• [EXERCISE BRIEF] Word for word, the data below must be repeated in full; no picture is to be included.

(Extracted page text data)
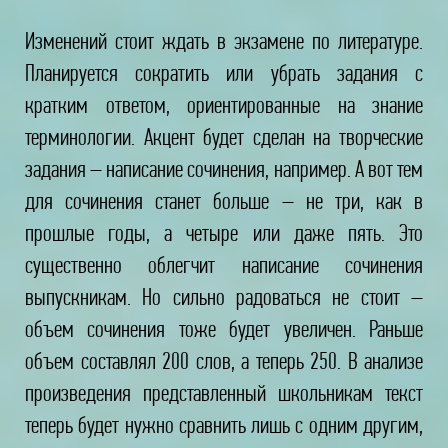
Изменений стоит ждать в экзамене по литературе.
Планируется сократить или убрать задания с
кратким ответом, ориентированные на знание
терминологии. Акцент будет сделан на творческие
задания – написание сочинения, например. А вот тем
для сочинения станет больше – не три, как в
прошлые годы, а четыре или даже пять. Это
существенно облегчит написание сочинения
выпускникам. Но сильно радоваться не стоит –
объем сочинения тоже будет увеличен. Раньше
объем составлял 200 слов, а теперь 250. В анализе
произведения представленный школьникам текст
теперь будет нужно сравнить лишь с одним другим,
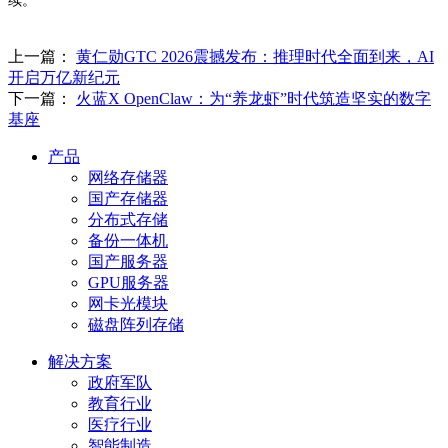
续。
上一篇：
黄仁勋GTC 2026震撼发布：推理时代全面到来，AI
开启万亿新纪元
下一篇：
火蓝X OpenClaw：为“养龙虾”时代筑造坚实的数字
基座
产品
网络存储器
国产存储器
分布式存储
备份一体机
国产服务器
GPU服务器
网卡光模块
磁盘阵列存储
解决方案
政府军队
教育行业
医疗行业
智能制造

• [EXPECTED ANSWER]
Изменений стоит ждать в экзамене по литературе.
Планируется сократить или убрать задания с
кратким ответом, ориентированные на знание
терминологии. Акцент будет сделан на творческие
задания – написание сочинения, например. А вот тем
для сочинения станет больше – не три, как в
прошлые годы, а четыре или даже пять. Это
существенно облегчит написание сочинения
выпускникам. Но сильно радоваться не стоит –
объем сочинения тоже будет увеличен. Раньше
объем составлял 200 слов, а теперь 250. В анализе
произведения представленный школьникам текст
теперь будет нужно сравнить лишь с одним другим,
续。
上一篇：
黄仁勋GTC 2026震撼发布：推理时代全面到来，AI
开启万亿新纪元
下一篇：
火蓝X OpenClaw：为“养龙虾”时代筑造坚实的数字
基座
产品
网络存储器
国产存储器
分布式存储
备份一体机
国产服务器
GPU服务器
网卡光模块
磁盘阵列存储
解决方案
政府军队
教育行业
医疗行业
智能制造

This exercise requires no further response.